- _THE PROBLEM_: Give again, word for word, each line from the top of the listing through the line that holds "PH-egyensúly".

- _INPUT_:
+ + + + + + +

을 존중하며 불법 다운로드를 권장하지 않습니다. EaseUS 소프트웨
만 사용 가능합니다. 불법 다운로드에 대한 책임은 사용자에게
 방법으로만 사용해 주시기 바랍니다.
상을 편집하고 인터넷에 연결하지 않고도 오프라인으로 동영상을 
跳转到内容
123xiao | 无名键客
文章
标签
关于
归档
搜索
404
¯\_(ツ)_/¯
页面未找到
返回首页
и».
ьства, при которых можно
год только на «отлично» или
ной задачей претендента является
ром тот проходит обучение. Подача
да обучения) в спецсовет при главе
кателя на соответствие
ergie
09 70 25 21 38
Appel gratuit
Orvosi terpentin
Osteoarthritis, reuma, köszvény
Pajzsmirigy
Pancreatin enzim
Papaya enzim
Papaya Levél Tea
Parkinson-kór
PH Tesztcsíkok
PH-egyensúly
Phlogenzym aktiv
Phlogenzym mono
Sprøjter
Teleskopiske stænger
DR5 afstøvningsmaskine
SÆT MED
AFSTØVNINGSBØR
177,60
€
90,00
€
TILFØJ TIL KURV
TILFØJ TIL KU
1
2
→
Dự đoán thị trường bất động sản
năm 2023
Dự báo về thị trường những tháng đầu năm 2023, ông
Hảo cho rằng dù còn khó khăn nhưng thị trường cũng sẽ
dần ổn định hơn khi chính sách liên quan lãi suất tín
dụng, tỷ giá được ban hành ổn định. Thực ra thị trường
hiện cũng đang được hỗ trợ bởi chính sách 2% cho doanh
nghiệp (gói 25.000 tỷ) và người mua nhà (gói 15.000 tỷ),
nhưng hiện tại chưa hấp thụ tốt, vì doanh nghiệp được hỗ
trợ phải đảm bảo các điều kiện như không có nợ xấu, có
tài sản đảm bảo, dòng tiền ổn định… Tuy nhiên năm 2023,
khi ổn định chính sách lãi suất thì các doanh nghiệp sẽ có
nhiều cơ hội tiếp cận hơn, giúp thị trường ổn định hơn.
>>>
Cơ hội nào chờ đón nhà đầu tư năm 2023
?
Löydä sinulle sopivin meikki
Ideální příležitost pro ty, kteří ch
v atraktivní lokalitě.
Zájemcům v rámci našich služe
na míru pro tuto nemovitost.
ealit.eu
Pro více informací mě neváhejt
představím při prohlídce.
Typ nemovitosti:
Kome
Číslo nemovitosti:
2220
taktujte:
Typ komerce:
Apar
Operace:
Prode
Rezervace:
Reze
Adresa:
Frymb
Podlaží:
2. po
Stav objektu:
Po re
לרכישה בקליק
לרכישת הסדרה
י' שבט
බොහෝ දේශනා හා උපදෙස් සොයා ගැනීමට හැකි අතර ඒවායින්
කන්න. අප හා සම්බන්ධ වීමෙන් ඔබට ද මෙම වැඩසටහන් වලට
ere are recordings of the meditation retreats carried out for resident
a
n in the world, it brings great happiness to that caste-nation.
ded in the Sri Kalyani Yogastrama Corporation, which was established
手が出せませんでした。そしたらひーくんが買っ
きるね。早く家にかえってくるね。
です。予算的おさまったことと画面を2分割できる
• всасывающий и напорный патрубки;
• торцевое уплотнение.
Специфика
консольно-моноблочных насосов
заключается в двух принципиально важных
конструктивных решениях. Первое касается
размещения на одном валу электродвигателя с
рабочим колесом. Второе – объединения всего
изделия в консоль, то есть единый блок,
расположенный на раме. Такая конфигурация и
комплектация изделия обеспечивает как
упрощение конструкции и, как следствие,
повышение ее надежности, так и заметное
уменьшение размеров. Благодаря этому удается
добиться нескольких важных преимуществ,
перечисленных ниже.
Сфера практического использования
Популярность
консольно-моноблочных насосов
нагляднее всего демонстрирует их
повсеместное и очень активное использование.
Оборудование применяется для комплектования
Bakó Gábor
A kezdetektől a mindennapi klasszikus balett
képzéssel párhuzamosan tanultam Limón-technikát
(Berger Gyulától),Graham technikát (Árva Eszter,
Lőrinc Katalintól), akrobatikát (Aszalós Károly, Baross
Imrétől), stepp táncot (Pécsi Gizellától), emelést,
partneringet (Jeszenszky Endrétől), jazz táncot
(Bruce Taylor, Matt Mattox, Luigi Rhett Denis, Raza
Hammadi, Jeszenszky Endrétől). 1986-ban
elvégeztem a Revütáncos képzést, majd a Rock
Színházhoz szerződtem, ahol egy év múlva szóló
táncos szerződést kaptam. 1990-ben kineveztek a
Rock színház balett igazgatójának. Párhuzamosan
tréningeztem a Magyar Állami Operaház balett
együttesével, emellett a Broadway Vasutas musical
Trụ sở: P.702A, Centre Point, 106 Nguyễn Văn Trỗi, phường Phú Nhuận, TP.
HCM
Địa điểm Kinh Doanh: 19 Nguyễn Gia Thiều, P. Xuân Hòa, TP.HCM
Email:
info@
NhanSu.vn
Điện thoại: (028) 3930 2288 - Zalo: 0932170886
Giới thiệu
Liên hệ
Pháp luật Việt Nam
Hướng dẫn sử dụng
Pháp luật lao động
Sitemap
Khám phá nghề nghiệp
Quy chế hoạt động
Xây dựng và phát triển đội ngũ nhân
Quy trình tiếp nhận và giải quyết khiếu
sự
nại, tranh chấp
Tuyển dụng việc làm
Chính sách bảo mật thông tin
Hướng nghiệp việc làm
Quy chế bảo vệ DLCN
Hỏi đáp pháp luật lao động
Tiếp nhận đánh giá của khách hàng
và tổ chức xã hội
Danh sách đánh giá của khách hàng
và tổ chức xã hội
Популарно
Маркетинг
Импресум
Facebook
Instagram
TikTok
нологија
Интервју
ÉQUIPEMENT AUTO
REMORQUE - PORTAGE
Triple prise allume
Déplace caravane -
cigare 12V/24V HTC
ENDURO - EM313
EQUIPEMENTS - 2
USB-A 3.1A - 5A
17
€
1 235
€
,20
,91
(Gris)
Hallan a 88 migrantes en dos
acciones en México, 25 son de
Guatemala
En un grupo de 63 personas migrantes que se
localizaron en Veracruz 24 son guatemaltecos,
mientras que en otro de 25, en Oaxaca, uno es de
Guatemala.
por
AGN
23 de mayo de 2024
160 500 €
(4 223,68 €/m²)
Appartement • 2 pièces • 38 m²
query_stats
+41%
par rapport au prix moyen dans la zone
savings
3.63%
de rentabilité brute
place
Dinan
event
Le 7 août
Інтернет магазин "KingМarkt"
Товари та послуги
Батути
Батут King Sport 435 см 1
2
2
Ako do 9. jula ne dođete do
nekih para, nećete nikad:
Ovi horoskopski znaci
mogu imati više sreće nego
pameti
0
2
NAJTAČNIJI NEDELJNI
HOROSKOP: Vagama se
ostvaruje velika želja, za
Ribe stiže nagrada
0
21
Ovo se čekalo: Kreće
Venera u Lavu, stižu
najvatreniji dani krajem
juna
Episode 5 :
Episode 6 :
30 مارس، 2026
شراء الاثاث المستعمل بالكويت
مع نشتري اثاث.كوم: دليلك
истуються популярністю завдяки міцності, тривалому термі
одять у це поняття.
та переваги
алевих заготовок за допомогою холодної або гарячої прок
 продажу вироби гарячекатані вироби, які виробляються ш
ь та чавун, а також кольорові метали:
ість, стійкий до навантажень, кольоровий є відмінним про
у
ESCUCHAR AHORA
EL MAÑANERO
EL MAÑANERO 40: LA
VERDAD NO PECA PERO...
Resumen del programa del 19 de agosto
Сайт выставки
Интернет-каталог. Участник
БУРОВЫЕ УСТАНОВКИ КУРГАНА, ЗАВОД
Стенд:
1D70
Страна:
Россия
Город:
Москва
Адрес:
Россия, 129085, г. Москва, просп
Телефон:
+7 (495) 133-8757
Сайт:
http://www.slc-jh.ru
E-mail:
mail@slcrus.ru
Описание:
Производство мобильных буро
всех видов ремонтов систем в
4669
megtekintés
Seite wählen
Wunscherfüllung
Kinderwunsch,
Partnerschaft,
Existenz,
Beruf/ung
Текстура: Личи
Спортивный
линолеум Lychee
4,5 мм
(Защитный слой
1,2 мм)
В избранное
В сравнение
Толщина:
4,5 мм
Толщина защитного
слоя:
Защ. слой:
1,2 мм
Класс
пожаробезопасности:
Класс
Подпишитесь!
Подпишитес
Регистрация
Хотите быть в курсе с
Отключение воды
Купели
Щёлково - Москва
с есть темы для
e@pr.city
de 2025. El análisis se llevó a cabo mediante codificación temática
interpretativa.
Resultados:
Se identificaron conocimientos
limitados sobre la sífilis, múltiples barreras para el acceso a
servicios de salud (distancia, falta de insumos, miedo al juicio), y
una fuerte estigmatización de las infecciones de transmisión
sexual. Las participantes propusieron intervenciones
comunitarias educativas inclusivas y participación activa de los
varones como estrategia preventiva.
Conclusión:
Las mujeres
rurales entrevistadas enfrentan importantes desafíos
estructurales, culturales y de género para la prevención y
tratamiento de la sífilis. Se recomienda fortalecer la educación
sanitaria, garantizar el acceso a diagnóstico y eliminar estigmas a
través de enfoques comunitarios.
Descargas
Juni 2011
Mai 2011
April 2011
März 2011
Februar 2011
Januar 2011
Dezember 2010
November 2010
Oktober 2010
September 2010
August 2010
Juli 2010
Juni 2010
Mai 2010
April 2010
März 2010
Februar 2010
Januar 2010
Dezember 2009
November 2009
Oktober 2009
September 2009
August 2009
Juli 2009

+ + + + + + +

- _ANSWER SECTION_:
을 존중하며 불법 다운로드를 권장하지 않습니다. EaseUS 소프트웨
만 사용 가능합니다. 불법 다운로드에 대한 책임은 사용자에게
 방법으로만 사용해 주시기 바랍니다.
상을 편집하고 인터넷에 연결하지 않고도 오프라인으로 동영상을 
跳转到内容
123xiao | 无名键客
文章
标签
关于
归档
搜索
404
¯\_(ツ)_/¯
页面未找到
返回首页
и».
ьства, при которых можно
год только на «отлично» или
ной задачей претендента является
ром тот проходит обучение. Подача
да обучения) в спецсовет при главе
кателя на соответствие
ergie
09 70 25 21 38
Appel gratuit
Orvosi terpentin
Osteoarthritis, reuma, köszvény
Pajzsmirigy
Pancreatin enzim
Papaya enzim
Papaya Levél Tea
Parkinson-kór
PH Tesztcsíkok
PH-egyensúly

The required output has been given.